Appreciate all the kind replies. Indeed I have lovely in-laws and my baby is very lucky to have them as grandparents! The focus here isn't on how nice my in laws are ( I know that already and appreciate them immensely) but if my parents are out of the norm (which they probably are!)
Don't have time to go over all the details but growing up my parents were not like other parents! My dad would rarely speak to us or play with us, he would go to work or watch TV or read the paper. As a result, he hardly knew us and as of now, he is pretty much a stranger! He never asks me how I am doing. He forgets my bday, doesn't know how to spell my name. The first time he even bothered to find out the name of my husband was on our wedding day!!! When I said I was pregnant, he kind of had a bit of a snarl on his face and said he didn't believe me, and won't believe me until the baby is out!

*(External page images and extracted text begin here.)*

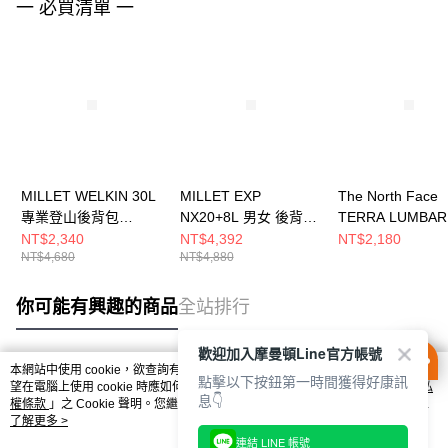
一 必買清單 一
MILLET WELKIN 30L
MILLET EXP
The North Face
專業登山後背包
NX20+8L 男女 後背包
TERRA LUMBAR
MIS0747N0247
MIS01310N0247
男女 登山背包
NT$2,340
NT$4,392
NT$2,180
NT$4,680
NT$4,880
NF0A81ENNOI
你可能有興趣的商品
全站排行
歡迎加入摩曼頓Line官方帳號
本網站中使用 cookie，欲查詢有關本網站使用 cookie 方式之詳情，及若您不希
點擊以下按鈕第一時間獲得好康訊
熱門標籤
望在電腦上使用 cookie 時應如何變更電腦的 cookie 設定，請參閱本網站「
隱私
息👇
權條款
」之 Cookie 聲明。您繼續使用本網站即表示您同意本公司得按本網站使
用條款之 Cookie 聲明使用 cookie。
了解更多 >
連結 LINE 帳號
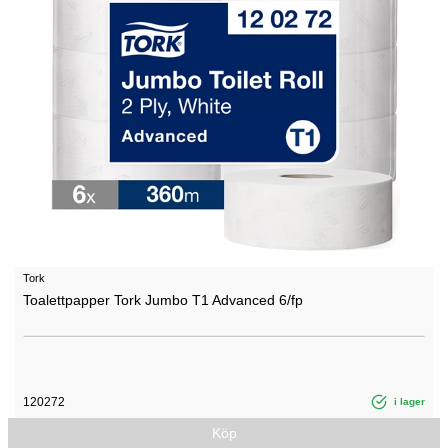
Tork
Toalettpapper Tork Jumbo T1 Advanced 6/fp
120272
i lager
Köp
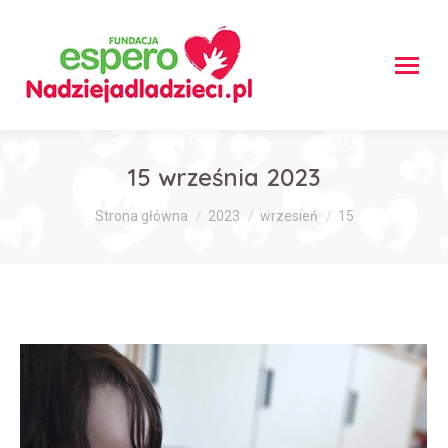
15 września 2023
Jesteś tutaj:
Strona główna
2023
wrzesień
15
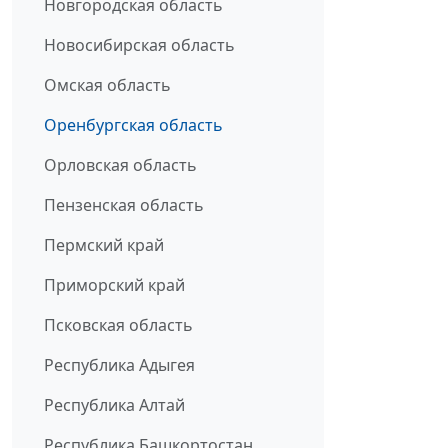
Новгородская область
Новосибирская область
Омская область
Оренбургская область
Орловская область
Пензенская область
Пермский край
Приморский край
Псковская область
Республика Адыгея
Республика Алтай
Республика Башкортостан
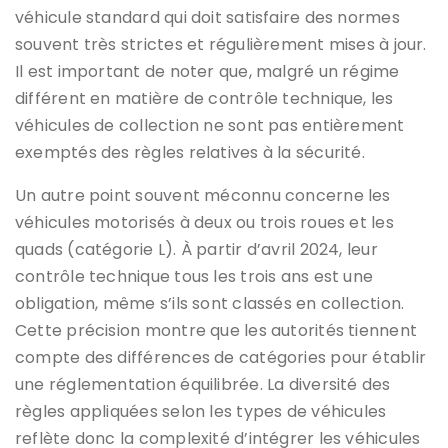
véhicule standard qui doit satisfaire des normes
souvent très strictes et régulièrement mises à jour.
Il est important de noter que, malgré un régime
différent en matière de contrôle technique, les
véhicules de collection ne sont pas entièrement
exemptés des règles relatives à la sécurité.
Un autre point souvent méconnu concerne les
véhicules motorisés à deux ou trois roues et les
quads (catégorie L). À partir d’avril 2024, leur
contrôle technique tous les trois ans est une
obligation, même s’ils sont classés en collection.
Cette précision montre que les autorités tiennent
compte des différences de catégories pour établir
une réglementation équilibrée. La diversité des
règles appliquées selon les types de véhicules
reflète donc la complexité d’intégrer les véhicules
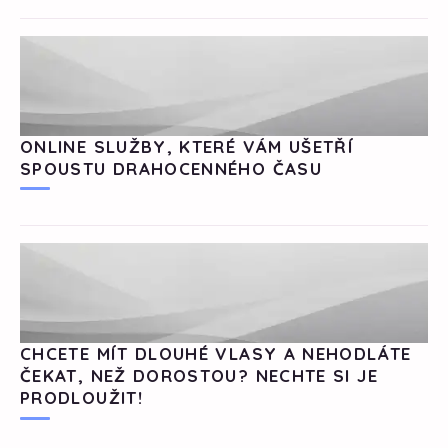
ONLINE SLUŽBY, KTERÉ VÁM UŠETŘÍ
SPOUSTU DRAHOCENNÉHO ČASU
CHCETE MÍT DLOUHÉ VLASY A NEHODLÁTE
ČEKAT, NEŽ DOROSTOU? NECHTE SI JE
PRODLOUŽIT!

My mum had a lot on her plate when we were growing up. She hit us quite a bit, left us alone most of the time after school (I remember being 4 and having to look after my newborn sister while they went out at night), would not have dinner for us so we would eat cereal and then go to bed hungry.
There is no special religious reason for us not to celebrate events. They didn't place enough value on celebrating them or make events special for us as kids. They couldn't be bothered I guess.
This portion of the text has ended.